The journey during the test run along with our stays, brief and elaborate both, made us think and reflect on a lot of things, which we otherwise never do.

Driving between two destinations, distance is always absolute and thus more you move forward, more is the distance that gets covered. Yutika said that this is one of the best things about driving between two destinations is that more you do it, more it gets done unambiguously and you are bound to reach your destination and 'finish the task'. This is in contrast to a lot of other work that we do which seems to always increase the more we do it e.g. writing reports!

Anyway, while driving on a highway, default belief or hope with which I was driving was that I could keep overtaking. But as the navigator in the left seat said, there are times when one has no option but to just wait. It can be on the turns that are too blind to take a risk, or on a single lane highway where the view on either side of the leading vehicle doesn’t inspire overtaking confidence. And then you drive on, sometimes for a kilometer without overtaking. This reality of highways seemed to have much more meaning to it. Perhaps each one of you can make your own meanings. I think this also has something to do with the way one considers travel as an absolute or relative. So if the travel and distances are not absolute, no matter how much you travel, you won't reach the destination. Then overtaking might not be so much fun. It only gives a perspective to your journey as you can compare it with that of someone else's.

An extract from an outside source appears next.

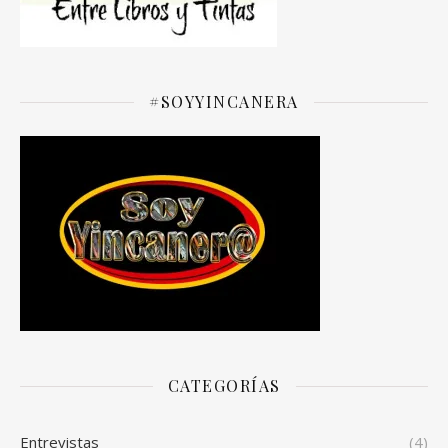
#SOYYINCANERA
CATEGORÍAS
Entrevistas
(4)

I am doing such intense highway driving for the first time in my life and thus other than the mindless thinking, I also got the most important lesson of highway driving-that truck drivers are the best drivers on the highways and you can trust them more than anyone else on the road. Yutika asked me to think of a truck as a moving wall on the highway. In the beginning I used to be dead scared to come near a truck but by the end of our test run, I am scared of cars more than anything and feel happy overtaking even between two moving walls.